Expression of a voltage‐dependent potassium current precedes fusion of human muscle satelite cells (myoblasts)

Abstract
Using the whole-cell recording patch clamp tehnique in clonal cultures of human muscle satellite cells (SC), we studied a voltage-gated potassium current analogous to the delayed rectifier current (Ikdr) described in adult human skeletal muscle. This current was absent in proliferating SC cultured in a growth medium containing 15% serum, except when the SC approached the end of their replicative life (between 77 and 124 days in culture); at that time, approximately 50% of the SC possessed Ikdr In contrast, Ikdr was expressed within less than 4 days in approximately 70% of the SC cultured in a serum-free medium (SFM) and within 24 h in differetiating medium.
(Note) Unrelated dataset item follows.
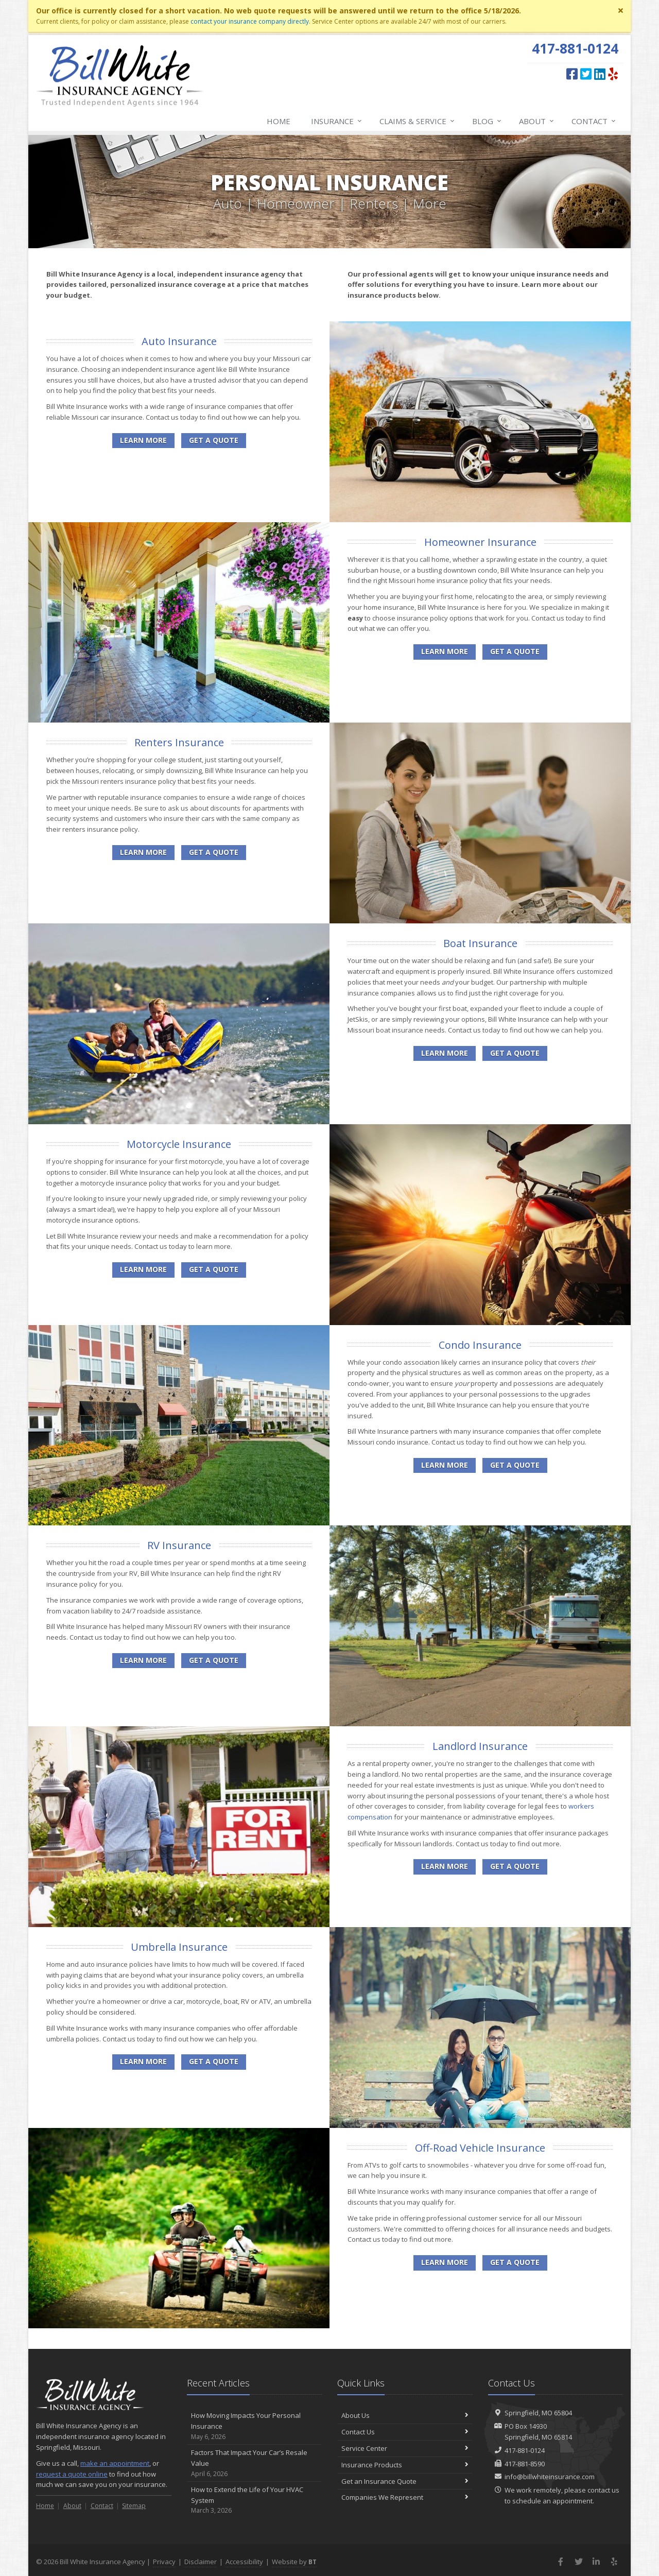  What do you see at coordinates (405, 2481) in the screenshot?
I see `Get an Insurance Quote` at bounding box center [405, 2481].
We belive that Ikdr may be a characteristic feature of fusion-component SC and that it may be involved in the fusion process for the following resons: (1) after the transfer in differentiating medium, cultures of SC in which the expression of Ikdr was previously promoted by exposure to SFM were found to fuse immediately, without the initial 24 h lag time observed in control sister cultures; (2) in the latter “naive” SC, Ikdr was expressed during the first day in differentiating medium, before SC began to fuse; (3) most of the SC that did not fuse even after weeks of exposure to differentiating medium did not express Ikdr; (4) TEA, at a concentration of 3 mM, reduces the amplitude of Ikdr by 55% and the fusion index by 55–67%.